A la question : pourquoi de
grosses machines roulent en forêt lors des travaux d’abattage ? Didier
Pischedda, expert national exploitation forestière et logistique, répond
: "les équipements que nous utilisons sont adaptés aux sols
sensibles. Un engin forestier de plusieurs tonnes équipé de chenilles
élargies génère une pression au sol réduite". D'autres techniques sont également favorisées. "Nous essayons de développer, notamment aux côtés de la FNEDT,
le débardage par câble pour limiter les impacts terrestres des travaux
et réduire l’empreinte carbone liée aux transports.
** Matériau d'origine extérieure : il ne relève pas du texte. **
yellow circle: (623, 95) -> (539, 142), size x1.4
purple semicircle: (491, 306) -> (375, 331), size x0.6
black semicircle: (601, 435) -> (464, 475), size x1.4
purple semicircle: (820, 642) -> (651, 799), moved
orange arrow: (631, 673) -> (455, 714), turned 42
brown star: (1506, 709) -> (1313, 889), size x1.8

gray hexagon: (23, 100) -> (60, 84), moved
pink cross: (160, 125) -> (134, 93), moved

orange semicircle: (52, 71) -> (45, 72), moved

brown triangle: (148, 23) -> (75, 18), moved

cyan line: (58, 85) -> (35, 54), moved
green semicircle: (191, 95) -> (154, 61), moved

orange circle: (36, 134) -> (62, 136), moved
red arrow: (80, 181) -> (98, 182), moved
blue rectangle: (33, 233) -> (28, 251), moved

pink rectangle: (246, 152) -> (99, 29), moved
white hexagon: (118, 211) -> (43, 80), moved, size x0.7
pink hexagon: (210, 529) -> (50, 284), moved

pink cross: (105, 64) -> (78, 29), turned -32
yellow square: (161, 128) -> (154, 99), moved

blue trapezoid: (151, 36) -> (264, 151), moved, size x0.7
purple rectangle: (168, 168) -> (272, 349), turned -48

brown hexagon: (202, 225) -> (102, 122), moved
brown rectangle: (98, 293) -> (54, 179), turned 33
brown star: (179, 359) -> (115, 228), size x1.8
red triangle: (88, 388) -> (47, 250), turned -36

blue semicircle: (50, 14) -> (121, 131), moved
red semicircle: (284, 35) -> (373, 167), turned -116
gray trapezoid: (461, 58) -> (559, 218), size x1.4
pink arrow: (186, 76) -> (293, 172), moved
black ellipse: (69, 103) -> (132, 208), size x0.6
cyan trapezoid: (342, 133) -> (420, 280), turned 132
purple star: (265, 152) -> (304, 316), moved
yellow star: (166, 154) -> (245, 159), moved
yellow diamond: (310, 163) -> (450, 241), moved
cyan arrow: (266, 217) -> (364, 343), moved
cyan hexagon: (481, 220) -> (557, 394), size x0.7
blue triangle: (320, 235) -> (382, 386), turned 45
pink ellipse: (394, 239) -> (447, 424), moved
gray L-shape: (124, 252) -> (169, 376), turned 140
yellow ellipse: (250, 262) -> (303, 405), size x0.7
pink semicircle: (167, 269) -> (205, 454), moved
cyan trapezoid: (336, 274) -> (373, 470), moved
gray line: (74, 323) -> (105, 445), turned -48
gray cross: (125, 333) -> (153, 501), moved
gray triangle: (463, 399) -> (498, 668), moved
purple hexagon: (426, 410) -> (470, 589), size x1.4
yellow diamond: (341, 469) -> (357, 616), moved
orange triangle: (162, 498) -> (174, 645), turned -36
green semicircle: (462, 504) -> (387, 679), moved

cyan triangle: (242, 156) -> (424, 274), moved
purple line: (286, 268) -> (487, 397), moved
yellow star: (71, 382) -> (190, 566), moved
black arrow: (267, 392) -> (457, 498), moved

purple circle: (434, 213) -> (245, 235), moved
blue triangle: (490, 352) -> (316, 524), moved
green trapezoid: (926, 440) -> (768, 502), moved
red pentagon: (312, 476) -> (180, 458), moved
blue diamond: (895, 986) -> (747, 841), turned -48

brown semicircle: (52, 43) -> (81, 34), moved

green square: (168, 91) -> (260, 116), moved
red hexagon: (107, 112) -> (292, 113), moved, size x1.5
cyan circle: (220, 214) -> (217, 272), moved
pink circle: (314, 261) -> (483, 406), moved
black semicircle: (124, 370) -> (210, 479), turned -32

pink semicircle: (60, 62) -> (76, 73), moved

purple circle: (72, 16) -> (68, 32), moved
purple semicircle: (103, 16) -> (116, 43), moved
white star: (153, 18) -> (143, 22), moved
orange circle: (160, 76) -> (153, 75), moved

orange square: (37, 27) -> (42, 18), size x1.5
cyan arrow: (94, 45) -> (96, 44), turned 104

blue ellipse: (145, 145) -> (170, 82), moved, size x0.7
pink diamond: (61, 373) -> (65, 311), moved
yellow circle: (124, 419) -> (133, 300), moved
C’est aussi le sens
de notre engagement pour le déploiement des ballons dirigeables aux
côtés de la société Flying Whales", poursuit Didier Pischedda.
Découvrir d'autres méthodes d'exploitation forestière :
Chênes, hêtres, châtaigniers,
pins, épicéas, sapins : telles sont les sept familles principales
d’arbres en France. Si chaque forêt dispose d’une essence emblématique,
favorisée par les forestiers, la diversité des peuplements est
essentielle. "Les forêts publiques ne sont pas des champs de palmiers, il n’y a pas de monoculture à l’ONF", témoigne Régine Touffait de la direction forêts et risques naturels à l’ONF.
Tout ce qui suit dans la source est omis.